Renal Division, Department of Pediatrics, Washington University in St. Louis, St. Louis, Missouri, United States.
Geriatrics and Nutritional Science Division, Department of Medicine, Washington University in St. Louis, St. Louis, Missouri, United States.
Am J Physiol Renal Physiol. 2024 May 1;326(5):F751-F767. doi: 10.1152/ajprenal.00416.2023. Epub 2024 Feb 22.
Conduit arterial disease in chronic kidney disease (CKD) is an important cause of cardiac complications. Cardiac function in CKD has not been studied in the absence of arterial disease. In an Alport syndrome model bred not to have conduit arterial disease, mice at 225 days of life (dol) had CKD equivalent to humans with CKD stage 4-5. Parathyroid hormone (PTH) and FGF23 levels were one log order elevated, circulating sclerostin was elevated, and renal activin A was strongly induced. Aortic Ca levels were not increased, and vascular smooth muscle cell (VSMC) transdifferentiation was absent. The CKD mice were not hypertensive, and cardiac hypertrophy was absent. Freshly excised cardiac tissue respirometry (Oroboros) showed that ADP-stimulated O flux was diminished from 52 to 22 pmol/mg ( = 0.022). RNA-Seq of cardiac tissue from CKD mice revealed significantly decreased levels of cardiac mitochondrial oxidative phosphorylation genes. To examine the effect of activin A signaling, some Alport mice were treated with a monoclonal Ab to activin A or an isotype-matched IgG beginning at 75 days of life until euthanasia. Treatment with the activin A antibody (Ab) did not affect cardiac oxidative phosphorylation. However, the activin A antibody was active in the skeleton, disrupting the effect of CKD to stimulate osteoclast number, eroded surfaces, and the stimulation of osteoclast-driven remodeling. The data reported here show that cardiac mitochondrial respiration is impaired in CKD in the absence of conduit arterial disease. This is the first report of the direct effect of CKD on cardiac respiration. Heart disease is an important morbidity of chronic kidney disease (CKD). Hypertension, vascular stiffness, and vascular calcification all contribute to cardiac pathophysiology. However, cardiac function in CKD devoid of vascular disease has not been studied.
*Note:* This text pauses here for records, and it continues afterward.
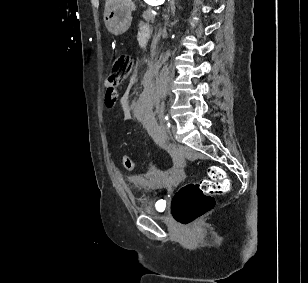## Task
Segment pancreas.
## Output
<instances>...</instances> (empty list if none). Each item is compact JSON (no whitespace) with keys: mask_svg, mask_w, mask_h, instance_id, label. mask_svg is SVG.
Instances as JSON below:
<instances>
[{"mask_svg":"<svg viewBox=\"0 0 308 283\" xmlns=\"http://www.w3.org/2000/svg\"><path fill=\"white\" fill-rule=\"evenodd\" d=\"M142 17L148 23L149 22L153 23L154 19H155V16H154V14L151 13L150 9H147L146 11H144L143 14H142Z\"/></svg>","mask_w":308,"mask_h":283,"instance_id":"cf45deb5","label":"pancreas"}]
</instances>
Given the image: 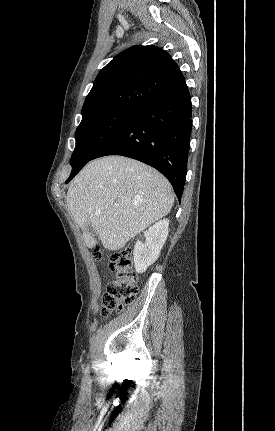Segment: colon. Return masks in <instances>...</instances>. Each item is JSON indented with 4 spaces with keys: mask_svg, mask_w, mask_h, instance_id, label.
<instances>
[{
    "mask_svg": "<svg viewBox=\"0 0 275 431\" xmlns=\"http://www.w3.org/2000/svg\"><path fill=\"white\" fill-rule=\"evenodd\" d=\"M94 255L100 256L98 249L94 250ZM109 265L114 279L108 284L102 296L100 310L102 317H107L112 311H122L138 294L137 276L132 270L131 250L126 248L113 253Z\"/></svg>",
    "mask_w": 275,
    "mask_h": 431,
    "instance_id": "5ec220e1",
    "label": "colon"
}]
</instances>
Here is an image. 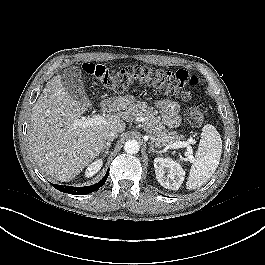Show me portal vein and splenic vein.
I'll list each match as a JSON object with an SVG mask.
<instances>
[{"mask_svg":"<svg viewBox=\"0 0 265 265\" xmlns=\"http://www.w3.org/2000/svg\"><path fill=\"white\" fill-rule=\"evenodd\" d=\"M104 122V117L100 115H94L92 117H87V118H81L79 120L75 121V124L81 127H89L93 125H99ZM170 148L177 149V148H183L186 147L188 153H192V147L190 145V142L186 141H177L173 143L172 145L169 146Z\"/></svg>","mask_w":265,"mask_h":265,"instance_id":"1","label":"portal vein and splenic vein"}]
</instances>
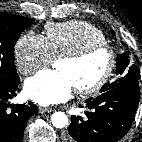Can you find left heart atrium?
I'll return each mask as SVG.
<instances>
[{
	"mask_svg": "<svg viewBox=\"0 0 142 142\" xmlns=\"http://www.w3.org/2000/svg\"><path fill=\"white\" fill-rule=\"evenodd\" d=\"M74 86L62 71L42 70L24 84L26 95L40 105H50L68 99Z\"/></svg>",
	"mask_w": 142,
	"mask_h": 142,
	"instance_id": "left-heart-atrium-1",
	"label": "left heart atrium"
}]
</instances>
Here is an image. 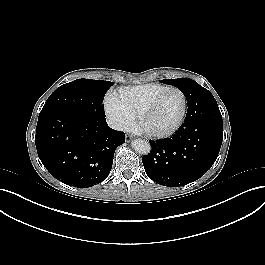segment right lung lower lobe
I'll return each mask as SVG.
<instances>
[{
	"label": "right lung lower lobe",
	"mask_w": 265,
	"mask_h": 265,
	"mask_svg": "<svg viewBox=\"0 0 265 265\" xmlns=\"http://www.w3.org/2000/svg\"><path fill=\"white\" fill-rule=\"evenodd\" d=\"M35 142L52 176L87 188L109 175L115 149L125 142V134L110 128L105 116L55 109L40 112Z\"/></svg>",
	"instance_id": "98d812e1"
}]
</instances>
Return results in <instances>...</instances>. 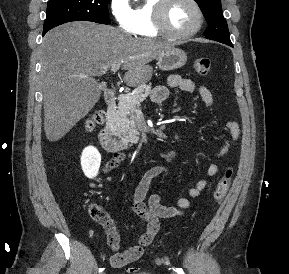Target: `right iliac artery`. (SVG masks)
I'll return each mask as SVG.
<instances>
[{
  "instance_id": "obj_1",
  "label": "right iliac artery",
  "mask_w": 289,
  "mask_h": 274,
  "mask_svg": "<svg viewBox=\"0 0 289 274\" xmlns=\"http://www.w3.org/2000/svg\"><path fill=\"white\" fill-rule=\"evenodd\" d=\"M104 270V268H99V273H101Z\"/></svg>"
}]
</instances>
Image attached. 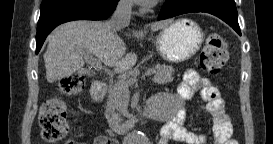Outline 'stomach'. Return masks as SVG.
<instances>
[{"label": "stomach", "instance_id": "obj_1", "mask_svg": "<svg viewBox=\"0 0 273 144\" xmlns=\"http://www.w3.org/2000/svg\"><path fill=\"white\" fill-rule=\"evenodd\" d=\"M204 34L200 26L190 19H179L156 37V48L160 55L172 63L190 59L200 49Z\"/></svg>", "mask_w": 273, "mask_h": 144}]
</instances>
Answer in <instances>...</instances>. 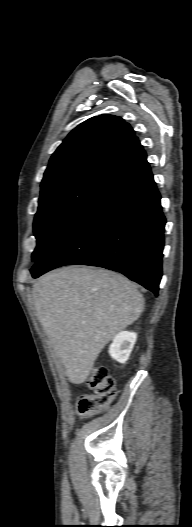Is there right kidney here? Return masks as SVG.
Wrapping results in <instances>:
<instances>
[{"label":"right kidney","mask_w":192,"mask_h":527,"mask_svg":"<svg viewBox=\"0 0 192 527\" xmlns=\"http://www.w3.org/2000/svg\"><path fill=\"white\" fill-rule=\"evenodd\" d=\"M137 333L123 331L117 334L109 347L110 356L120 363H125L134 347Z\"/></svg>","instance_id":"right-kidney-1"}]
</instances>
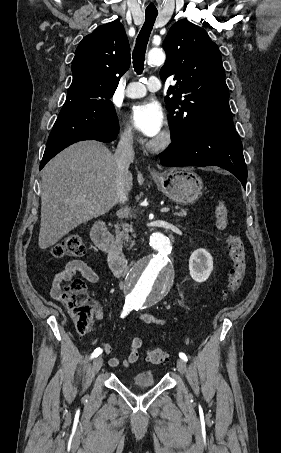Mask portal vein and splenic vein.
Listing matches in <instances>:
<instances>
[{"label":"portal vein and splenic vein","mask_w":281,"mask_h":453,"mask_svg":"<svg viewBox=\"0 0 281 453\" xmlns=\"http://www.w3.org/2000/svg\"><path fill=\"white\" fill-rule=\"evenodd\" d=\"M161 211H162V212H172V211H173V208H172V207H168V208H165V207H164Z\"/></svg>","instance_id":"portal-vein-and-splenic-vein-1"}]
</instances>
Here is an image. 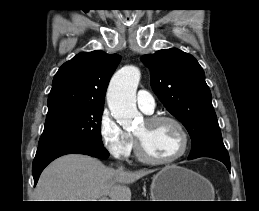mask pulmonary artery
Masks as SVG:
<instances>
[{"label": "pulmonary artery", "mask_w": 259, "mask_h": 211, "mask_svg": "<svg viewBox=\"0 0 259 211\" xmlns=\"http://www.w3.org/2000/svg\"><path fill=\"white\" fill-rule=\"evenodd\" d=\"M138 107L146 114L153 113L155 109L154 97L146 90H139L137 93Z\"/></svg>", "instance_id": "obj_1"}]
</instances>
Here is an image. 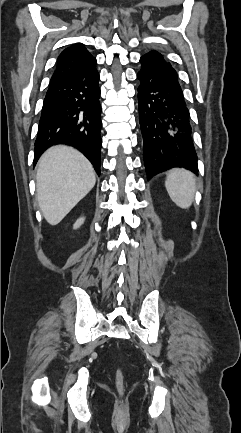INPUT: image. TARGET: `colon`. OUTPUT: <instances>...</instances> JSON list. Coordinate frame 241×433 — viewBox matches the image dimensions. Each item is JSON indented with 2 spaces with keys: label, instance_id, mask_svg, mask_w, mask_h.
Segmentation results:
<instances>
[{
  "label": "colon",
  "instance_id": "1",
  "mask_svg": "<svg viewBox=\"0 0 241 433\" xmlns=\"http://www.w3.org/2000/svg\"><path fill=\"white\" fill-rule=\"evenodd\" d=\"M118 384H119V386H121V384H122V375L120 372L118 373Z\"/></svg>",
  "mask_w": 241,
  "mask_h": 433
}]
</instances>
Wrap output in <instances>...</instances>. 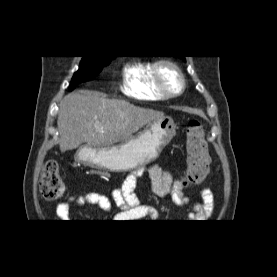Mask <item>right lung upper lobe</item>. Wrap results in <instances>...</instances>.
<instances>
[{"mask_svg":"<svg viewBox=\"0 0 277 277\" xmlns=\"http://www.w3.org/2000/svg\"><path fill=\"white\" fill-rule=\"evenodd\" d=\"M84 57H107V58H114L115 56H84Z\"/></svg>","mask_w":277,"mask_h":277,"instance_id":"1","label":"right lung upper lobe"}]
</instances>
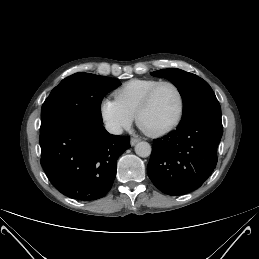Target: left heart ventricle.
<instances>
[{"mask_svg": "<svg viewBox=\"0 0 259 259\" xmlns=\"http://www.w3.org/2000/svg\"><path fill=\"white\" fill-rule=\"evenodd\" d=\"M178 110L177 93L172 87L163 85L156 91L150 107L144 113L142 126L148 131L161 130L173 122Z\"/></svg>", "mask_w": 259, "mask_h": 259, "instance_id": "b2bd125f", "label": "left heart ventricle"}]
</instances>
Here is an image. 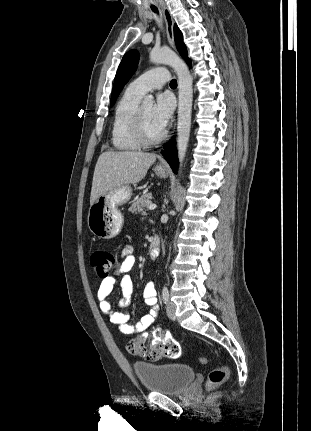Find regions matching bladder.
I'll return each mask as SVG.
<instances>
[{
  "label": "bladder",
  "mask_w": 311,
  "mask_h": 431,
  "mask_svg": "<svg viewBox=\"0 0 311 431\" xmlns=\"http://www.w3.org/2000/svg\"><path fill=\"white\" fill-rule=\"evenodd\" d=\"M133 370L144 389L162 394L182 393L195 377L194 370L181 363L151 364L139 362L133 365Z\"/></svg>",
  "instance_id": "1"
}]
</instances>
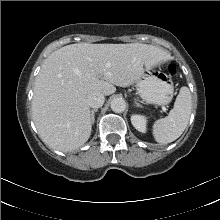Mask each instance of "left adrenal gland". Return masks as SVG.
Segmentation results:
<instances>
[{"label": "left adrenal gland", "instance_id": "a2214340", "mask_svg": "<svg viewBox=\"0 0 220 220\" xmlns=\"http://www.w3.org/2000/svg\"><path fill=\"white\" fill-rule=\"evenodd\" d=\"M136 106H140L137 102H135Z\"/></svg>", "mask_w": 220, "mask_h": 220}]
</instances>
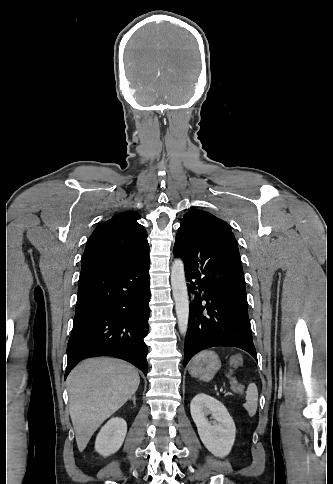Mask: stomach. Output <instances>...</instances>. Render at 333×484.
<instances>
[{"label": "stomach", "mask_w": 333, "mask_h": 484, "mask_svg": "<svg viewBox=\"0 0 333 484\" xmlns=\"http://www.w3.org/2000/svg\"><path fill=\"white\" fill-rule=\"evenodd\" d=\"M221 367L215 352L206 350L195 356L189 364V373L203 381H210Z\"/></svg>", "instance_id": "1"}]
</instances>
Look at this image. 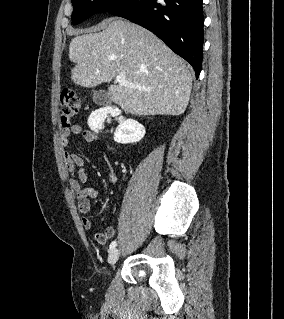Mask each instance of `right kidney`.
<instances>
[{
  "label": "right kidney",
  "mask_w": 284,
  "mask_h": 319,
  "mask_svg": "<svg viewBox=\"0 0 284 319\" xmlns=\"http://www.w3.org/2000/svg\"><path fill=\"white\" fill-rule=\"evenodd\" d=\"M110 110L98 109L91 113L88 119V125L91 130L98 132L102 129L104 120ZM115 115H119L118 109L112 111ZM145 135V128L139 122L133 119L121 121L114 132V140L117 143L129 144L140 141Z\"/></svg>",
  "instance_id": "1"
}]
</instances>
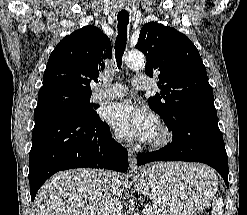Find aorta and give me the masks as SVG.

Here, in an animal model of human CKD without conduit arterial disease, we analyze cardiac respiration and discover that CKD directly impairs cardiac mitochondrial function by decreasing oxidative phosphorylation. Protection of cardiac oxidative phosphorylation may be a therapeutic target in CKD.
慢性肾脏病(CKD)患者的动脉疾病是心脏并发症的一个重要原因。在没有动脉疾病的情况下,尚未研究 CKD 患者的心脏功能。在一种不发生动脉疾病的 Alport 综合征模型中,225 日龄(dol)的小鼠出现与 CKD 4-5 期患者相当的 CKD。甲状旁腺激素(PTH)和 FGF23 水平升高一个对数级,循环中硬骨素升高,肾脏中的激活素 A 强烈诱导。主动脉 Ca 水平没有升高,血管平滑肌细胞(VSMC)转化不存在。CKD 小鼠没有高血压,也没有心脏肥大。新鲜取出的心脏组织呼吸测定法(Oroboros)显示,ADP 刺激的 O 通量从 52 减少到 22 pmol/mg(=0.022)。CKD 小鼠心脏组织的 RNA-Seq 显示,心脏线粒体氧化磷酸化基因的水平显著降低。为了研究激活素 A 信号的作用,一些 Alport 小鼠从 75 日龄开始用抗激活素 A 单克隆抗体或同型 IgG 治疗,直至安乐死。用激活素 A 抗体(Ab)治疗不会影响心脏氧化磷酸化。然而,激活素 A 抗体在骨骼中是有效的,破坏了 CKD 刺激破骨细胞数量、侵蚀表面和刺激破骨细胞驱动的重塑的作用。本报告中报道的数据表明,在没有动脉疾病的情况下,CKD 会损害心脏线粒体呼吸。这是 CKD 对心脏呼吸的直接影响的首次报道。心脏病是慢性肾脏病(CKD)的一个重要发病率。高血压、血管僵硬和血管钙化都对心脏病理生理学有影响。然而,在没有血管疾病的 CKD 患者中,尚未研究心脏功能。在这里,在一种没有动脉疾病的人类 CKD 动物模型中,我们分析了心脏呼吸,并发现 CKD 通过降低氧化磷酸化直接损害心脏线粒体功能。保护心脏氧化磷酸化可能是 CKD 的一个治疗靶点。